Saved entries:
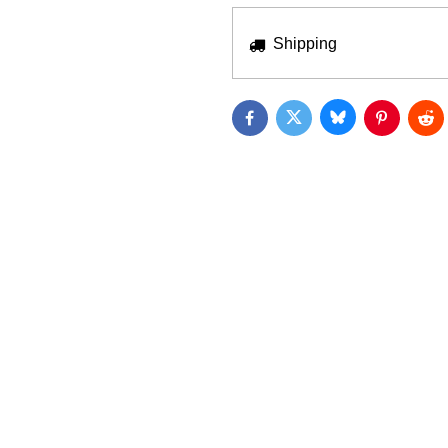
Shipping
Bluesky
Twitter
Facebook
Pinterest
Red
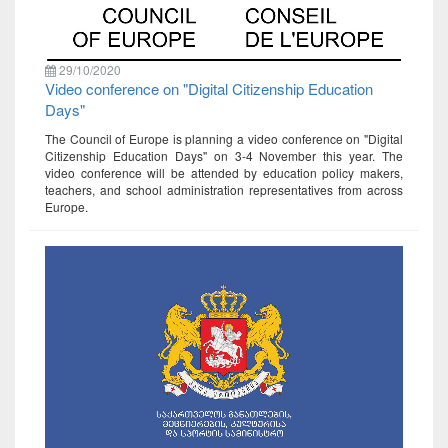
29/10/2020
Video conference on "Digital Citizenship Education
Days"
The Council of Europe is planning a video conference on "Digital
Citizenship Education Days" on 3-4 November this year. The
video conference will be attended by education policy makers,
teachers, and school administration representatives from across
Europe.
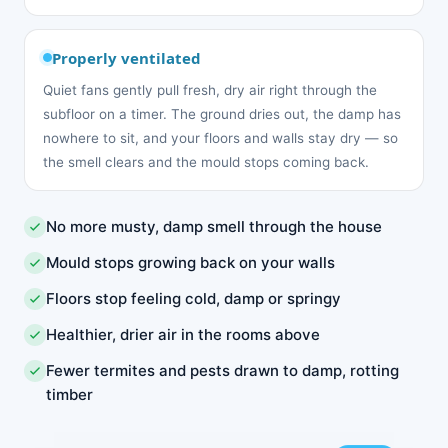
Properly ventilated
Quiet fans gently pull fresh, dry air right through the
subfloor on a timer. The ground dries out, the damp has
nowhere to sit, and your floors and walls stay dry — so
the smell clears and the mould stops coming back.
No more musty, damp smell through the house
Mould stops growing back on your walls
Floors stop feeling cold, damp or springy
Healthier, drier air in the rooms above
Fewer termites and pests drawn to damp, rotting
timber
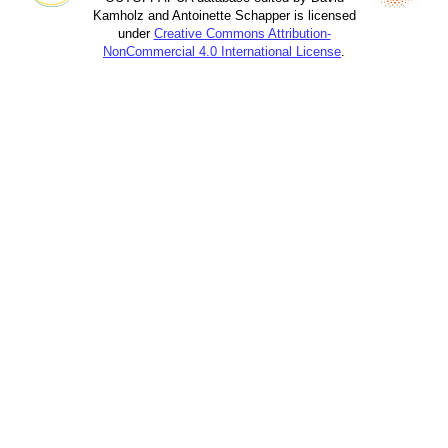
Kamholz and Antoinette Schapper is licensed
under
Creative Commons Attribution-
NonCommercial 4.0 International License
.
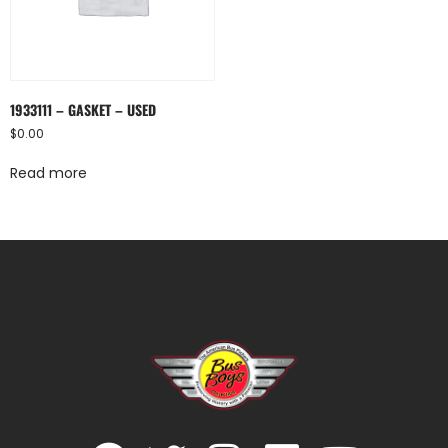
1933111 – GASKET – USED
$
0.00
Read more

--

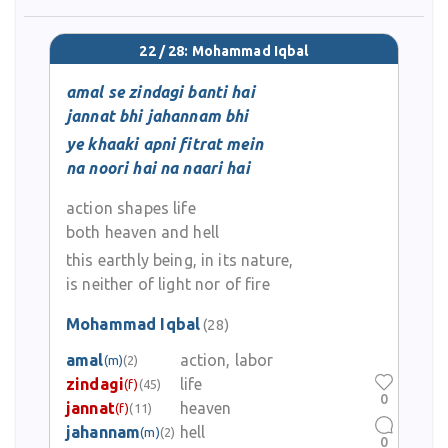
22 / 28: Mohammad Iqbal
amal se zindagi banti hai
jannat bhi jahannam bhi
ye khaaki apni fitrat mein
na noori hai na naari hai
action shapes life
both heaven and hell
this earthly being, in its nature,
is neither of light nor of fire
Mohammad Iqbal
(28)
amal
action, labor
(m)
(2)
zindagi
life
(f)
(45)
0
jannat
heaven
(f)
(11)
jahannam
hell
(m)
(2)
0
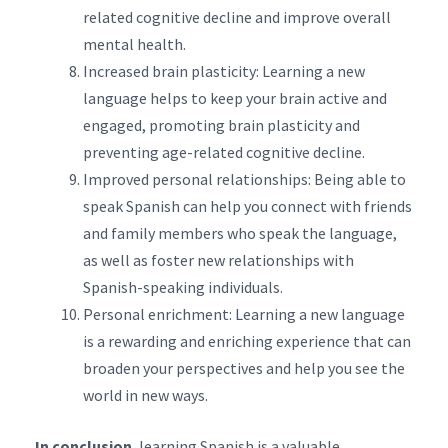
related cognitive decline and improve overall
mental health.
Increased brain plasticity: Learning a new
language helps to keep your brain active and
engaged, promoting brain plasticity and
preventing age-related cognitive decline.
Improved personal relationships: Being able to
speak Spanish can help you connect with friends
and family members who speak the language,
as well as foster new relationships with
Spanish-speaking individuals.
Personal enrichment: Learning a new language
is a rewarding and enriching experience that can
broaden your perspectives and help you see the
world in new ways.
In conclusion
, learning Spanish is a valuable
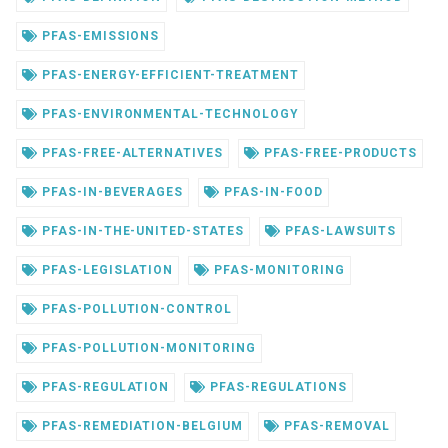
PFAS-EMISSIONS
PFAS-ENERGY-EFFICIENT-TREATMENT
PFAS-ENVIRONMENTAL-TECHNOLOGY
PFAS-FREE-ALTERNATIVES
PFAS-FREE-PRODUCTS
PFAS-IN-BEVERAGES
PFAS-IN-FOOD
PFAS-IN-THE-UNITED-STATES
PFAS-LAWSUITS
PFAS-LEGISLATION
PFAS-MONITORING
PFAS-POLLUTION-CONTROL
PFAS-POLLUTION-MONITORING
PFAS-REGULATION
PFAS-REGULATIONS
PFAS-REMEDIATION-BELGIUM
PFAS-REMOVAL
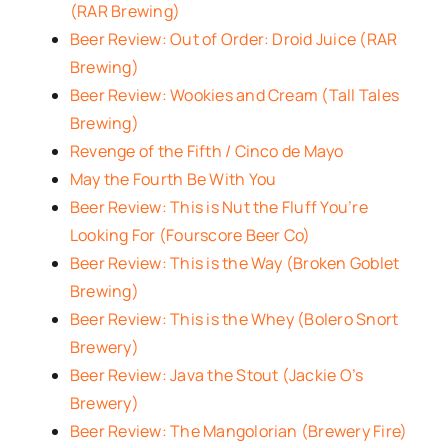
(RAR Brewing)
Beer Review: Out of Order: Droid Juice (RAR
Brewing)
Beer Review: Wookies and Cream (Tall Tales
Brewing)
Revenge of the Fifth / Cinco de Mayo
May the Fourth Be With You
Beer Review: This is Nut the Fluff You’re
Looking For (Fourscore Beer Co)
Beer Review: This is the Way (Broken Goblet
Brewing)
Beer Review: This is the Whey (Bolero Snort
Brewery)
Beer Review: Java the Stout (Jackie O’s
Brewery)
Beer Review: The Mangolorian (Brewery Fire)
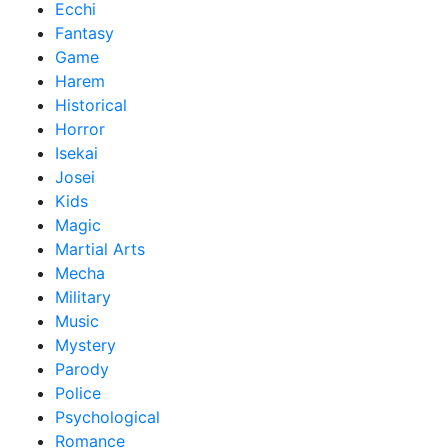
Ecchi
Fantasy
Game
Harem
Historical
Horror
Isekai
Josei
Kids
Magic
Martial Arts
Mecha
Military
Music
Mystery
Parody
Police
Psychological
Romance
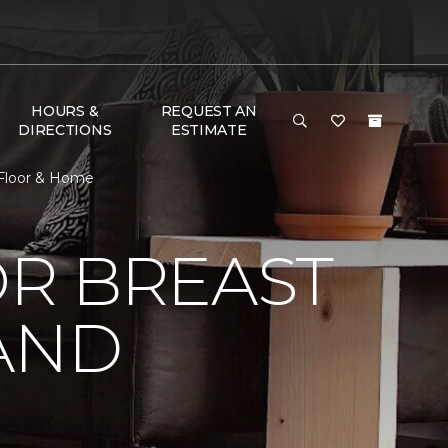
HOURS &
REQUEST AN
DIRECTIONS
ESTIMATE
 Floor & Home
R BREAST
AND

Exercise aim>
Only the lines above starting at the line that holds "language helps to keep your brain active and" and ending at the line that holds "and family members" are to be repeated, exactly and in full.

Answer section>
language helps to keep your brain active and
engaged, promoting brain plasticity and
preventing age-related cognitive decline.
Improved personal relationships: Being able to
speak Spanish can help you connect with friends
and family members who speak the language,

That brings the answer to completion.